The onset of convection is encouraged by increasing values of the weighted conductivity ratio \( \gamma \), as shown in Fig. 5. Increasing values of \( \kappa _f \) lead to an increasing \( \gamma \), which imply a reduction of \( R_c^2 \), i.e. a destabilising effect. This behaviour is expected from a mathematical point of view, since looking at the Rayleigh number definition in (11.4) we can notice that \( R^2 \) is inversely proportional to \( \kappa _f \).

6 Conclusions

A linear and nonlinear stability analysis of the conduction solution of the Vadasz–Darcy model describing the motion of a depth-dependent viscosity fluid in an anisotropic porous medium in LTNE is performed. Linear instability analysis leads to a generalised eigenvalue problem which can be solved by means of the Chebyshev-tau method coupled with the QZ algorithm. Nonlinear stability analysis is carried out by employing the energy method. The optimal result of coincidence between the linear instability threshold and the global nonlinear stability threshold is obtained.
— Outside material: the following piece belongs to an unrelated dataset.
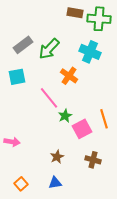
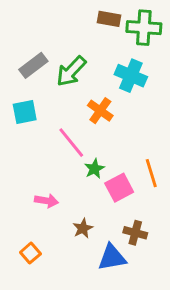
pink arrow: (12, 142) -> (46, 201), moved
blue triangle: (55, 183) -> (112, 257), moved, size x1.5
orange square: (21, 184) -> (30, 253), moved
Viscosity decreasing exponentially with depth has a destabilising effect on the onset of convection, leading to lower values of the critical Rayleigh number. In fact, viscosity drag reduces with depth, namely the fluid meets fewer obstacles to its motion. Moreover, comparing results with those ones found under LTE assumption in [1], we can remark that the presence of LTNE makes the influence of variable viscosity more intense. Applications can be found in oil cooling systems in hydraulic units that involve heat exchangers. Within the heat exchanger, maintaining the oil cold is important in order to preserve its characteristics and proper operating conditions. Findings in the paper show that the effect on the onset of convection of replacing a kind of oil with another with a different law of viscosity is larger under the LTNE hypothesis than under the LTE one. A practical example is given by two oils, i.e. SAE 10W-60 and SAE 0W-30, whose values of kinematic viscosity \(\nu \) are shown in the Table (see [49]). If the aim is to inhibit convection, a larger Rayleigh number is achieved if SEA 0W-30 is preferred to SAE 10W-60.

\(T~[^\circ \hbox {C}]\)

\(\nu _{\text {SAE 10W-60}}~[\mathrm{{mm}}^2/\mathrm{{s}}]\)

\(\nu _{\text {SAE 0W-30}}~ [\mathrm{{mm}}^2/\mathrm{{s}}]\)

0

1684.4

550.23

10

831.44

291.93

20

448.10

167.29

40

161.73

66.803

Furthermore, we proved the destabilising effect of both mechanical anisotropy and the weighted conductivity ratio, other than the stabilising effect of thermal anisotropy.